The video shows a woman with a walker being taken from Valley Hospital by security and then left alone laying on the sidewalk along Wellness Way, on the University Medical Center property.

Moments later, the security officers cross the road back to Valley Hospital as bystanders and UMC staff tend to her care not long after.

A Valley Hospital spokesperson sent News 3 a statement Tuesday:

We are aware of the video footage of a discharged patient being escorted by security personnel from Valley Hospital. While the footage is distressing to watch, Valley Hospital complied with all legal obligations in the treatment of this patient.
Due to patient privacy laws, we cannot provide any specifics as to this particular patient.
Valley Hospital had never and would never engage in "patient dumping," as alleged; that has not occurred in this situation. Valley Hospital has never been cited for a violation of EMTALA and we comply with our obligations to screen and treat all patients who present to our ER in accordance with the law.
We are continuing to review and investigate this matter to determine if there are any enhanced procedures or protocols that we could utilize in the future to address similar situations.

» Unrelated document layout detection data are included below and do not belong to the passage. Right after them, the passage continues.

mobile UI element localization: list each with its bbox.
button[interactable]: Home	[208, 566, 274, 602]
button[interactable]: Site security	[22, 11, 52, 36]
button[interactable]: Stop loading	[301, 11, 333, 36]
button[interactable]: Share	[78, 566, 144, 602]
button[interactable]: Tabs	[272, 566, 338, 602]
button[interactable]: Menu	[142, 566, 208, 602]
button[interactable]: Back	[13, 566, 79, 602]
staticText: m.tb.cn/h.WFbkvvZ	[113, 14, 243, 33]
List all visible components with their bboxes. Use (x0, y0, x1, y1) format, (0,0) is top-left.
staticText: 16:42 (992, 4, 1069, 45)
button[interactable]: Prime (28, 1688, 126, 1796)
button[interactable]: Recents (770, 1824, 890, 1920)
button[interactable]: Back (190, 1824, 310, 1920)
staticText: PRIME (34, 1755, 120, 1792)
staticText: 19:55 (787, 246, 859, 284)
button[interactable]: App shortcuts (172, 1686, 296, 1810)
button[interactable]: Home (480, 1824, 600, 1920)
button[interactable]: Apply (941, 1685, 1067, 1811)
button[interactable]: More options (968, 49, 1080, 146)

READ MORE NEWS 3 | Elected leaders say News 3 video verifies patient dumping in Las Vegas

EMTALA is the Emergency Medical Treatment and Active Labor Act. It was established by Congress in 1986 to ensure public access to emergency services regardless of ability to pay. The law requires a patient to be stabilized before release.

UMC CEO Mason Van Houweling said in a statement the situation shows "unfortunate proof that 'patient dumping' occurs." The patient remained in UMC's care as of Monday, which indicates she was not likely stable leaving Valley Hospital on Friday.

Local experts tell News 3 that for-profit hospitals will dump patients without insurance at UMC, a not-for-profit hospital that gets a yearly subsidy from Clark County taxpayers to treat indigent patients. This year, UMC received $31 million in taxpayer money.

A Las Vegas attorney who specializes in personal injury said it appears Valley Hospital has some legal violations based on the video.

"I hope this hospital, not only from a liability perspective, but from a purely doing the right thing perspective, really looks into this and looks into what happened here because I think, at a minimum, there were failures," Craig Drummond, owner of The Drummond Law Firm, said. "The government or a court would work to determine that they violated EMTALA by doing what they did. Then there are a number of ramifications, including fines up to $100,000, including losing government contracts and government Medicaid abilities, as well as this individual or her family could take real action."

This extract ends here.